A massacre in 1783. Two teenagers dead in a field near a stack of grain. A third boy burned at a
stake in Ohio. A grieving mother who walked six miles through the woods to save her surviving
children. A grieving father who'd never live on the land again. A frontier family who never
quite stopped grieving and a piece of land that absorbed all of it, the way land does, the way land
always has. That's the foundation. That's what was already there before anyone ever thought to
paint a sign that said, welcome. In 1926, a man named Conley Trigg Snydo Sr. bought the property.
Snydo wasn't a frontiersman. He wasn't a frontiersman. He wasn't a friend. He wasn't a
a hunter or a soldier or anything of the kind. He was a businessman of the small town entrepreneurial
variety that the early 20th century produced in great numbers in places like West Virginia. He'd been
born in 1889. By 1926 when he bought this land, he was a man in his late 30s with a good
eye for what his community needed. He looked at the world and he looked at his neighbors and he
asked himself a simple, uncomplicated question. What do people around here need? And the
The answer he came up with was the answer that a thousand other men of his time and place came up with all over America in the years between the wars.
People needed somewhere to go on a Sunday.
People needed a place to take their kids.
People needed a swimming hole, a snack, a few rides, a dance hall, a stretch of grass to throw a blanket on.
Working people. Coal miners, railroad men, school teachers, farm wives.
the whole population of Southern West Virginia,
who worked hard six days a week
and didn't have many places to spend their seventh.
Conley Snydo looked at a piece of bottomland
with a natural spring on it,
in the same clover bottoms that the Clay family had once farmed,
and he saw a park.
He bought it. He went to work.
He cleared a section near the spring.
He shaped a swimming pond,
or what locals would later call the cement pond,
with a small horse-drawn plow and a flat board on the front of it.
The way you would have done it in 1926 if you didn't have a steam shovel handy.
He built a bathhouse and rented out wool bathing suits to the families who showed up without their own.
Ten cents a suit.
He laid out picnic grounds.
He built a dance hall.
He brought in carnival rides, including a ferris wheel and a swing ride,
the kind of small-scale machines that traveled the country in those days,
and for the right price could be bought outright and bolted into the ground for permanent installation.

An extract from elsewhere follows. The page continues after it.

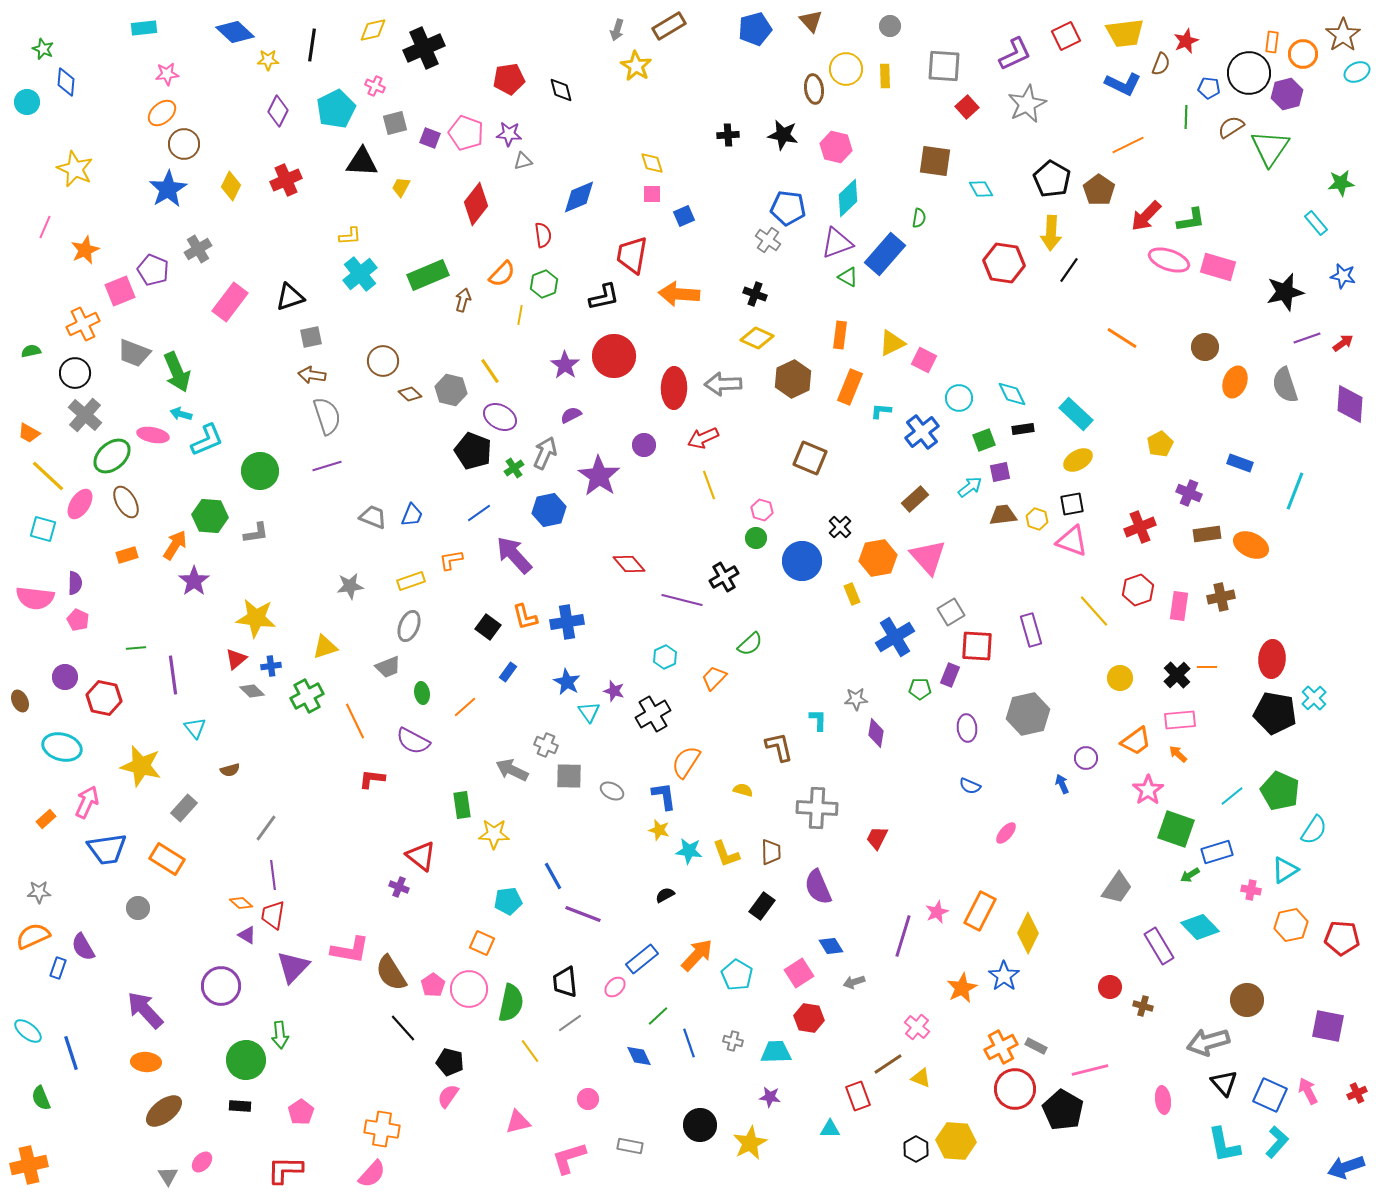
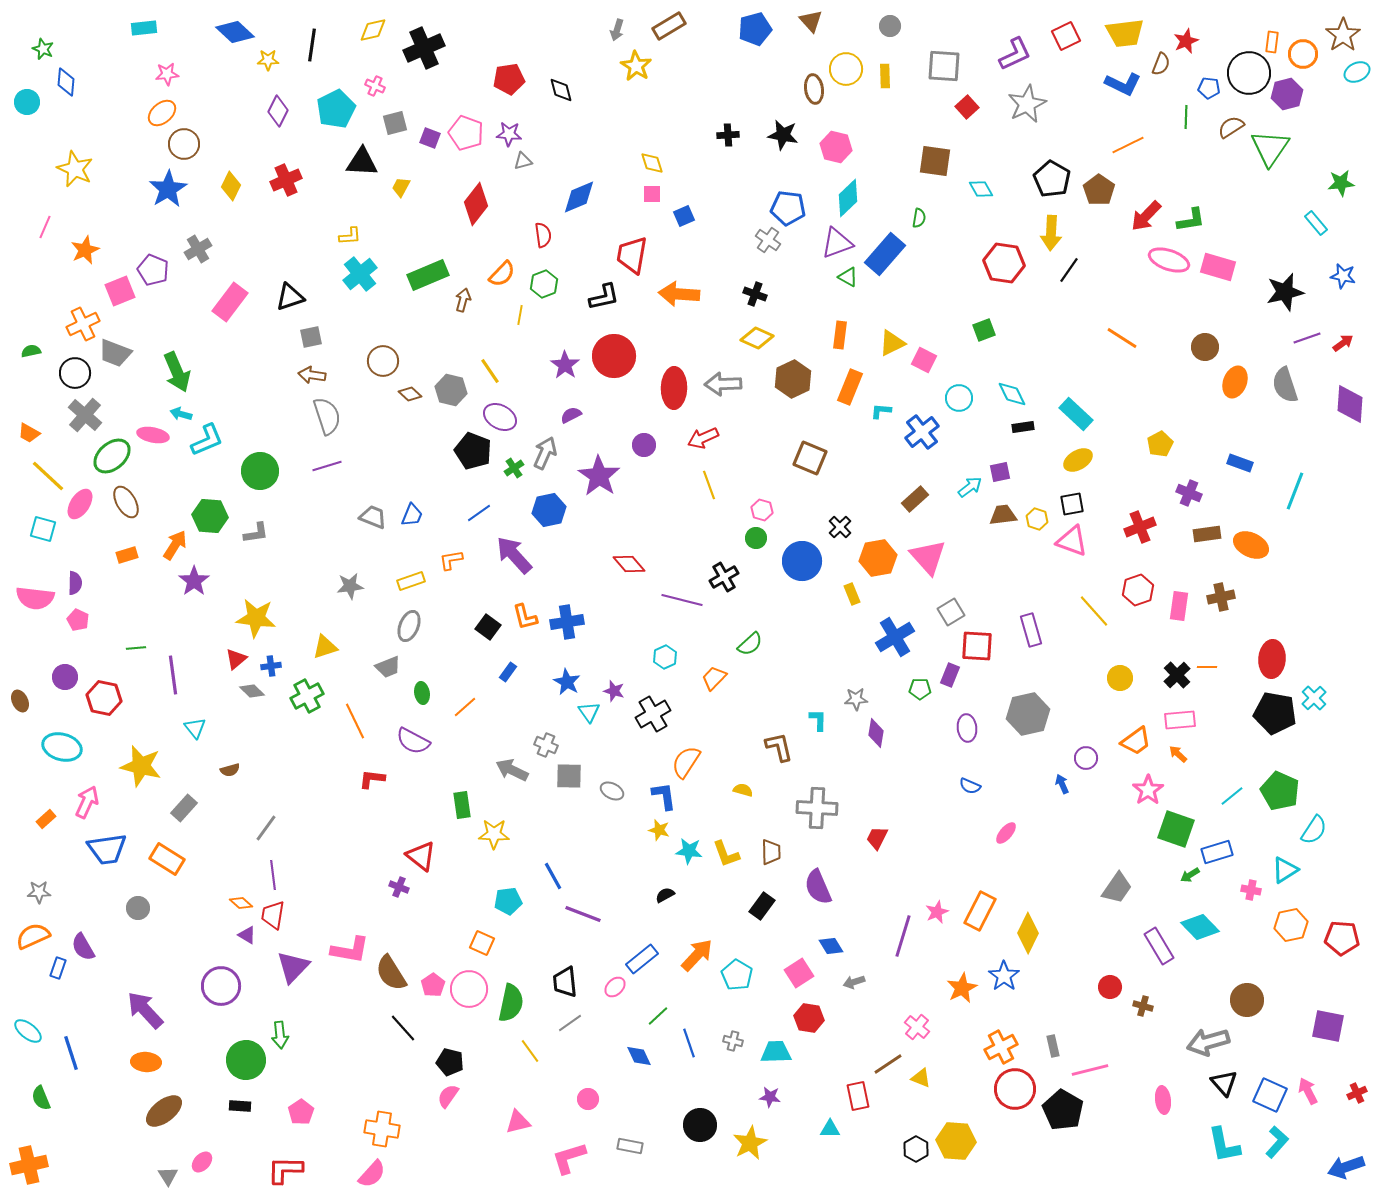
gray trapezoid at (134, 353): moved 19 px left
black rectangle at (1023, 429): moved 2 px up
green square at (984, 440): moved 110 px up
gray rectangle at (1036, 1046): moved 17 px right; rotated 50 degrees clockwise
red rectangle at (858, 1096): rotated 8 degrees clockwise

He built cottages on the property that families could rent for $10 a weekend
so that the people who drove out from farther away could turn the trip into a real vacation.

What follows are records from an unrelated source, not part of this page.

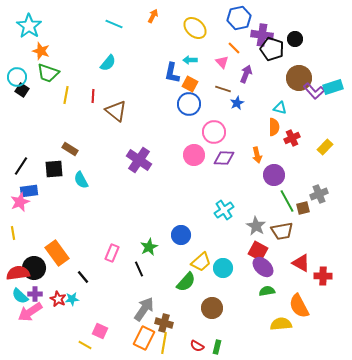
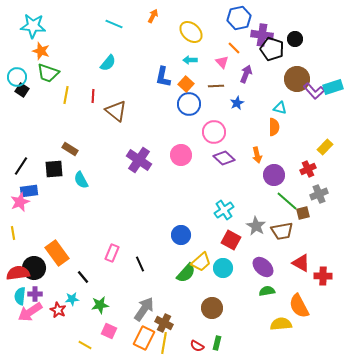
cyan star at (29, 26): moved 4 px right; rotated 30 degrees counterclockwise
yellow ellipse at (195, 28): moved 4 px left, 4 px down
blue L-shape at (172, 73): moved 9 px left, 4 px down
brown circle at (299, 78): moved 2 px left, 1 px down
orange square at (190, 84): moved 4 px left; rotated 14 degrees clockwise
brown line at (223, 89): moved 7 px left, 3 px up; rotated 21 degrees counterclockwise
red cross at (292, 138): moved 16 px right, 31 px down
pink circle at (194, 155): moved 13 px left
purple diamond at (224, 158): rotated 40 degrees clockwise
green line at (287, 201): rotated 20 degrees counterclockwise
brown square at (303, 208): moved 5 px down
green star at (149, 247): moved 49 px left, 58 px down; rotated 18 degrees clockwise
red square at (258, 251): moved 27 px left, 11 px up
black line at (139, 269): moved 1 px right, 5 px up
green semicircle at (186, 282): moved 9 px up
cyan semicircle at (20, 296): rotated 54 degrees clockwise
red star at (58, 299): moved 11 px down
brown cross at (164, 323): rotated 12 degrees clockwise
pink square at (100, 331): moved 9 px right
green rectangle at (217, 347): moved 4 px up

By the time it was all done, Conley Snito's amusement park had a real swimming pond,
a real boating pond, a ferris wheel, a swing ride, a dance hall, a concession stand,
cabins, and a name.
He called it Lake Shawnee, after the people whose name was already on the country.
He didn't, as far as I can tell, mean anything by it.
It was just the name.
It was already attached to the river, the trail, the local history.
He picked it up the way a businessman in 1926 would have picked it up,
which is to say without any of the layered reflection that we'd want him to have today.
The park opened.
The park was a hit.
For about 40 years, Lake Shawnee Amusement Park was one of the most beloved destinations in southern West Virginia.
people drove in from three counties to get there.
Coal miners brought their families on the one Sunday a month they had off.
School teachers took their classes for end-of-year picnics.
Newlyweds had their honeymoons there, or at least their afternoons.
Local bands played the dance hall.
Kids came alive on the swing ride and left with sunburns and damp hair and stories.
By the 1940s on the biggest weekends of the summer,
more than 10,000 people would come through the gates over the course of a 4th of July.
If you grew up in that part of West Virginia in the 1930s, the 1940s, the 1950s,
Lake Shawnee was, for many people, the happiest memory of childhood.
I want you to hold that.
I want you to understand that this place, before it was anything else,
was a real American amusement park in a real American summer,
where real American children had what they'd later remember as the best days of their lives.
The local memory of that period is striking.
when you read the interviews and the oral histories.
People remember the smell of the place,
the corn dogs, the cotton candy,
the chlorine of the swimming pond
and the iron taste of the water that came up out of the spring.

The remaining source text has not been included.